To keep things simple and in order to concentrate on the core of my problem, let's assume that a memory location, addressed locally by a pointer variable ptr, is shared among several processes. I in particular use MPI shared memory windows in C/++ to allocate and share the memory. To be concrete, let's say ptr references a floating point variable, so locally we have

float* ptr;

Now assume that all processes attempt to write the same value const float f to ptr, i.e.

*ptr = f;

My question is: Does this operation require synchronization, or can it be executed concurrently, given the fact that all processes attempt to modify the bytes in the same way, i.e. given the fact that f has the same value for every process. My question therefore boils down to: For concurrent write operations to e.g. floating point variables, is there the possibility that the race condition results in an inconsistent byte pattern, although every process attempts to modify the memory in the same way. I.e. if I know for sure that every process writes the same data, can I then omit synchronization?


2 Answers


Yes, you must synchronize the shared memory. the fact that the modifying threads reside in different processes has no meaning, it is still data race (writing to a shared memory from different threads).

do note that there are other problems that synchronization objects solve, like visibility and memory reordering, what is written to the shared memory is irrelevant.

currently, the standard does not define the idea of a process (only thread), and does not provide any means of synchronizing between processes easily.

you allocate a std::mutex in a shared memory and use that as you synchronization primitive, or rely on a win32 inter-process synchronization primitives like a mutex, semaphore or event.

alternatively, if you only want to synchronize a primitive, you can allocate a std::atomic<T> on a shared memory and use that as your synchronized primitive.

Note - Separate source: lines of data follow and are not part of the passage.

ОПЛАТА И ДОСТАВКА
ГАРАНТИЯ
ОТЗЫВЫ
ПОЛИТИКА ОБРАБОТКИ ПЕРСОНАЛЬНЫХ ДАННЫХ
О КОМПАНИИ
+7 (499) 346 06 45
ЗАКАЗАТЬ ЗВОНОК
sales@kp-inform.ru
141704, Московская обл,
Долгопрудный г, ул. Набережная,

In C++, if multiple processes write to the same memory location without proper use of synchronization primitives or atomic operations, undefined behavior occurs. (That is, it might work, it might not work, the computer might catch on fire.)

In practice, on your computer, it's basically certain to work the way you think it should work. It actually is plausible that on some architectures things don't go the way you expect, though: If the CPU cannot read/write a block of memory as small as your shared value, or if the storage of the shared value crosses an alignment boundary, such a write can actually involve a read as well, and that read-modify-write can have the effect of reverting or corrupting other changes to memory.

The easiest way to get what you want is simply to do the write as a "relaxed" atomic operation:

std::atomic_store_explicit(ptr, f, std::memory_order_relaxed);

That ensures that the write is "atomic" in the sense of not causing a data race, and won't incur any overhead except on architectures where there would be potential problems with *ptr = f.